James Boutilier from St. Margarets Bay, Nova Scotia ran a coal shipping business carrying coal from Sydney Mines to Halifax, Nova Scotia. He purchased Captain Cox's land for £300 in gold. Three brigantine ships sailed up Spanish River in May 1811 carrying the Boutilier, Lewis, and Andrews families, who settled in Coxheath. The grist mill was turned into a sawmill when wheat became difficult to grow. It was used in a ship building and repair business run by the Boutilier and Andrews families in the mid-1800s. Around 1850, several Scottish families began to settle near Blacketts Lake. By the turn of the 20th century, the original land of Captain Cox was divided into 25 separate farms. The farms provided the main supply of farm products for the residents of Sydney.

==Resources==
Copper was reported in the Coxheath Hills north of the current Coxheath Road in 1875 by the Geological Survey of Canada. Underground copper mines were developed in the Coxheath Hills during two periods, from 1881–1889 and 1928–1930. These copper deposits are part of the Late Precambrian Coxheath Plutonic-Volcanic Belt underlying the Coxheath Hills and Spruce Brook. Molybdenum was discovered in the area by Mariner Mines Ltd. in 1964, and the system was subsequently described as a low-grade Cu-Mo-Au porphyry deposit.

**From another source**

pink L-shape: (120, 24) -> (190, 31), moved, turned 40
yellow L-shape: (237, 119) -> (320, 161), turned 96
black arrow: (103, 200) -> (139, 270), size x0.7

In 2023 a report was posted by Nova Copper Inc to the resume earlier attempts to explore, re-open and plan to greatly expand the century-old copper mine for copper and other metals. An organization of Coxheath residents and volunteer supporters have taken notice and are working inform the public of these plans. Concerns surrounding the impact on the environment, water supply and infrastructure have been noted. The expanded scale of the newly proposed mining operation as well as significant growth and proximity of population are also key concerns. Efforts continue to echo the concerns to local and provincial government.